> **DATA FOR THIS TASK**
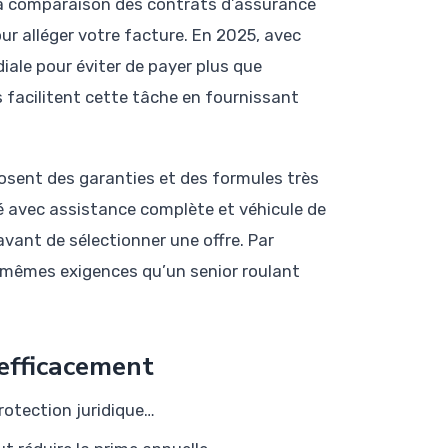
, la comparaison des contrats d’assurance
r alléger votre facture. En 2025, avec
iale pour éviter de payer plus que
s facilitent cette tâche en fournissant
sent des garanties et des formules très
iné avec assistance complète et véhicule de
 avant de sélectionner une offre. Par
s mêmes exigences qu’un senior roulant
 efficacement
protection juridique…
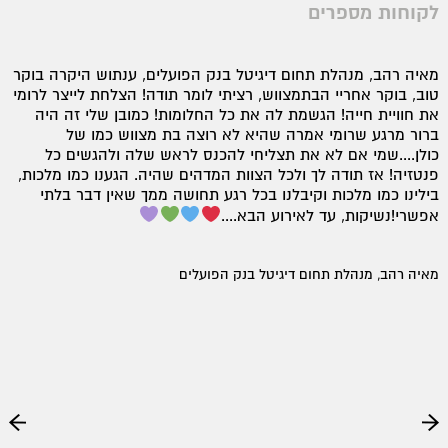
לקוחות מספרים
מאיה רהב, מנהלת תחום דיגיטל בנק הפועלים, ענתוש היקרה בוקר
טוב, בוקר אחריי הבתמצווש, רציתי לומר תודה! הצלחת לייצר לרומי
את חוויית חייה! הגשמת לה את כל החלומות! כמובן שלי זה היה
ברור מרגע שרומי אמרה שהיא לא רוצה בת מצווש כמו של
כולן....שמי אם לא את תצליחי להכנס לראש שלה ולהגשים כל
פנטזיה! אז תודה לך ולכל הצוות המדהים שהיה. הגענו כמו מלכות,
בילינו כמו מלכות וקיבלנו בכל רגע תחושה ממך שאין דבר בלתי
אפשרי!נשיקות, עד לאירוע הבא....
מאיה רהב, מנהלת תחום דיגיטל בנק הפועלים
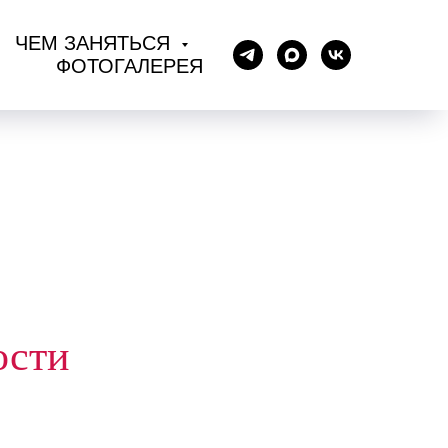
ЧЕМ ЗАНЯТЬСЯ
ФОТОГАЛЕРЕЯ
ости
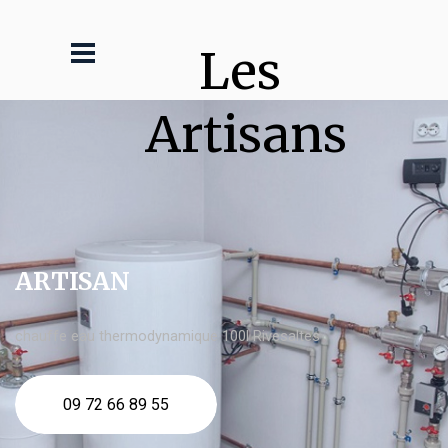
Les 
Artisans
ARTISAN
chauffe eau thermodynamique 100l Rivesaltes
09 72 66 89 55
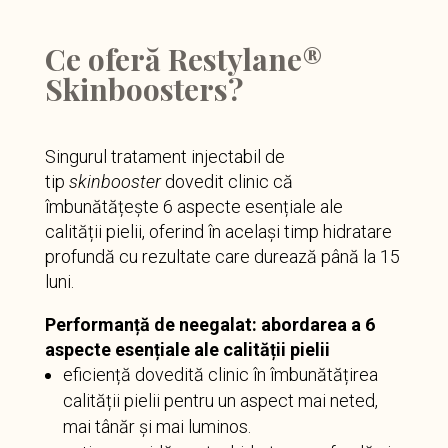
Ce oferă Restylane®
Skinboosters?
Singurul tratament injectabil de
tip
skinbooster
dovedit clinic că
îmbunătățește 6 aspecte esențiale ale
calității pielii, oferind în același timp hidratare
profundă cu rezultate care durează până la 15
luni.
Performanță de neegalat: abordarea a 6
aspecte esențiale ale calității pielii
eficiență dovedită clinic în îmbunătățirea
calității pielii pentru un aspect mai neted,
mai tânăr și mai luminos.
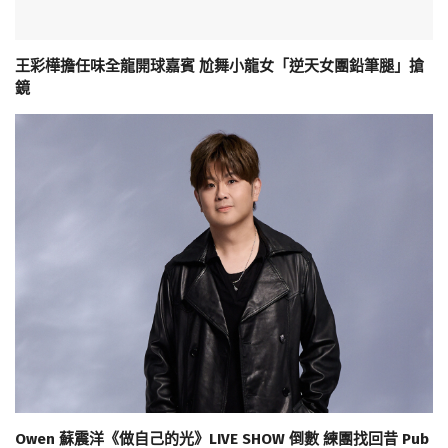
王彩樺擔任味全龍開球嘉賓 尬舞小龍女「逆天女團鉛筆腿」搶
鏡
Owen 蘇震洋《做自己的光》LIVE SHOW 倒數 練團找回昔 Pub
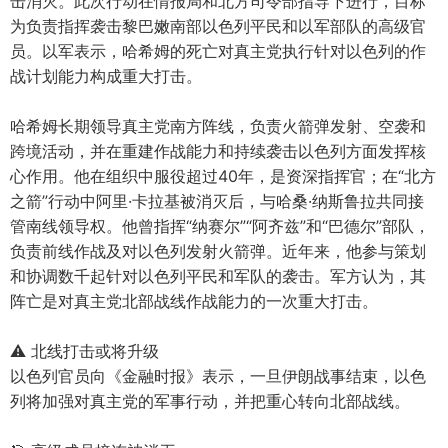
击消灭。此次行动在情报局和北方司令部指导下进行，目标
为负责指挥袭击黎巴嫩南部以色列平民和以军部队的高级官
员。以军表示，哈希姆的死亡对真主党执行针对以色列的作
战计划能力构成重大打击。
哈希姆长期领导真主党南方阵线，负责火箭弹发射、空袭和
跨境活动，并在重建作战能力和持续袭击以色列方面发挥核
心作用。他在组织中服役超过40年，是资深指挥官；在“北方
之箭”行动中阿里·卡拉基被消灭后，与哈桑·纳斯鲁拉共同接
管南线领导权。他曾指挥“纳赛尔”“阿齐兹”和“巴德尔”部队，
负责前线作战及对以色列发射火箭弹。近年来，他参与策划
和协调数千起针对以色列平民和军队的袭击。军方认为，其
阵亡是对真主党北部战线作战能力的一次重大打击。
⚠️ 北线打击或将升级
以色列官员向《金融时报》表示，一旦伊朗战事结束，以色
列将加强对真主党的军事行动，并把重心转向北部战线。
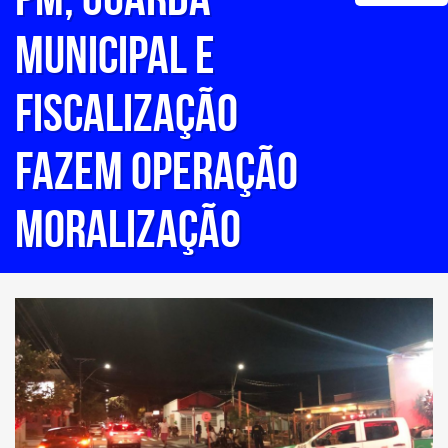
MUNICIPAL E
FISCALIZAÇÃO
FAZEM OPERAÇÃO
MORALIZAÇÃO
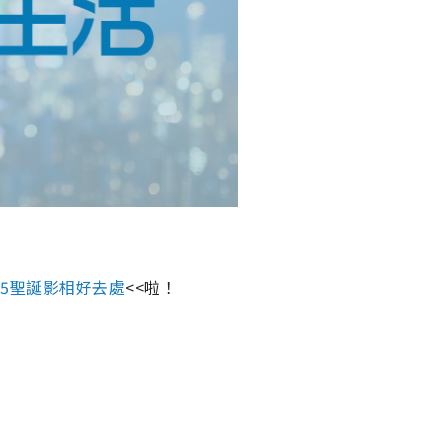
15聖誕影相好去處
<<啦！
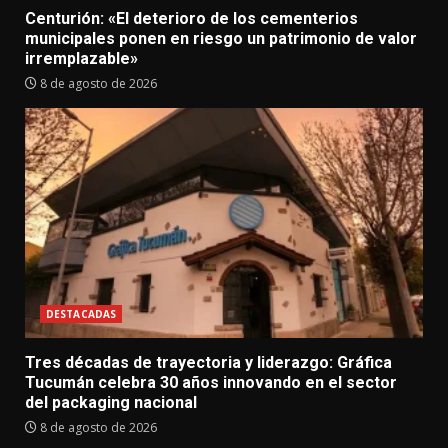
Centurión: «El deterioro de los cementerios
municipales ponen en riesgo un patrimonio de valor
irremplazable»
8 de agosto de 2026
DESTACADAS
Tres décadas de trayectoria y liderazgo: Gráfica
Tucumán celebra 30 años innovando en el sector
del packaging nacional
8 de agosto de 2026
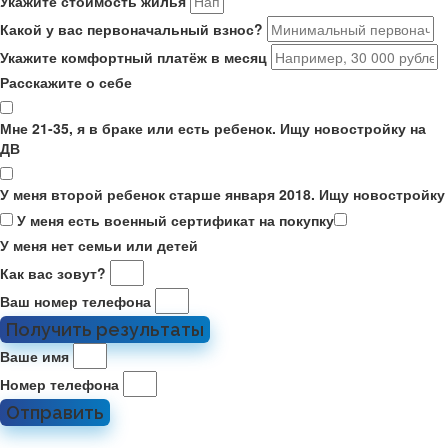
Укажите стоимость жилья
Какой у вас первоначальный взнос?
Укажите комфортный платёж в месяц
Расскажите о себе
Мне 21-35, я в браке или есть ребенок. Ищу новостройку на
ДВ
У меня второй ребенок старше января 2018. Ищу новостройку
У меня есть военный сертификат на покупку
У меня нет семьи или детей
Как вас зовут?
Ваш номер телефона
Получить результаты
Ваше имя
Номер телефона
Отправить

> **INSTRUCTIONS FOR THE TASK**
Copy every record exactly as written, leaving out the pictures.

> **SOLVED PROBLEM**
, la comparaison des contrats d’assurance
r alléger votre facture. En 2025, avec
iale pour éviter de payer plus que
s facilitent cette tâche en fournissant
sent des garanties et des formules très
iné avec assistance complète et véhicule de
 avant de sélectionner une offre. Par
s mêmes exigences qu’un senior roulant
 efficacement
protection juridique…
לקוחות מספרים
מאיה רהב, מנהלת תחום דיגיטל בנק הפועלים, ענתוש היקרה בוקר
טוב, בוקר אחריי הבתמצווש, רציתי לומר תודה! הצלחת לייצר לרומי
את חוויית חייה! הגשמת לה את כל החלומות! כמובן שלי זה היה
ברור מרגע שרומי אמרה שהיא לא רוצה בת מצווש כמו של
כולן....שמי אם לא את תצליחי להכנס לראש שלה ולהגשים כל
פנטזיה! אז תודה לך ולכל הצוות המדהים שהיה. הגענו כמו מלכות,
בילינו כמו מלכות וקיבלנו בכל רגע תחושה ממך שאין דבר בלתי
אפשרי!נשיקות, עד לאירוע הבא....
מאיה רהב, מנהלת תחום דיגיטל בנק הפועלים
ЧЕМ ЗАНЯТЬСЯ
ФОТОГАЛЕРЕЯ
ости
Les 
Artisans
ARTISAN
chauffe eau thermodynamique 100l Rivesaltes
09 72 66 89 55
Ce oferă Restylane®
Skinboosters?
Singurul tratament injectabil de
tip
skinbooster
dovedit clinic că
îmbunătățește 6 aspecte esențiale ale
calității pielii, oferind în același timp hidratare
profundă cu rezultate care durează până la 15
luni.
Performanță de neegalat: abordarea a 6
aspecte esențiale ale calității pielii
eficiență dovedită clinic în îmbunătățirea
calității pielii pentru un aspect mai neted,
mai tânăr și mai luminos.
王彩樺擔任味全龍開球嘉賓 尬舞小龍女「逆天女團鉛筆腿」搶
鏡
Owen 蘇震洋《做自己的光》LIVE SHOW 倒數 練團找回昔 Pub
击消灭。此次行动在情报局和北方司令部指导下进行，目标
为负责指挥袭击黎巴嫩南部以色列平民和以军部队的高级官
员。以军表示，哈希姆的死亡对真主党执行针对以色列的作
战计划能力构成重大打击。
哈希姆长期领导真主党南方阵线，负责火箭弹发射、空袭和
跨境活动，并在重建作战能力和持续袭击以色列方面发挥核
心作用。他在组织中服役超过40年，是资深指挥官；在“北方
之箭”行动中阿里·卡拉基被消灭后，与哈桑·纳斯鲁拉共同接
管南线领导权。他曾指挥“纳赛尔”“阿齐兹”和“巴德尔”部队，
负责前线作战及对以色列发射火箭弹。近年来，他参与策划
和协调数千起针对以色列平民和军队的袭击。军方认为，其
阵亡是对真主党北部战线作战能力的一次重大打击。
⚠️ 北线打击或将升级
以色列官员向《金融时报》表示，一旦伊朗战事结束，以色
列将加强对真主党的军事行动，并把重心转向北部战线。
MUNICIPAL E
FISCALIZAÇÃO
FAZEM OPERAÇÃO
MORALIZAÇÃO
15聖誕影相好去處
<<啦！
Centurión: «El deterioro de los cementerios
municipales ponen en riesgo un patrimonio de valor
irremplazable»
8 de agosto de 2026
DESTACADAS
Tres décadas de trayectoria y liderazgo: Gráfica
Tucumán celebra 30 años innovando en el sector
del packaging nacional
8 de agosto de 2026
Укажите стоимость жилья
Какой у вас первоначальный взнос?
Укажите комфортный платёж в месяц
Расскажите о себе
Мне 21-35, я в браке или есть ребенок. Ищу новостройку на
ДВ
У меня второй ребенок старше января 2018. Ищу новостройку
У меня есть военный сертификат на покупку
У меня нет семьи или детей
Как вас зовут?
Ваш номер телефона
Получить результаты
Ваше имя
Номер телефона
Отправить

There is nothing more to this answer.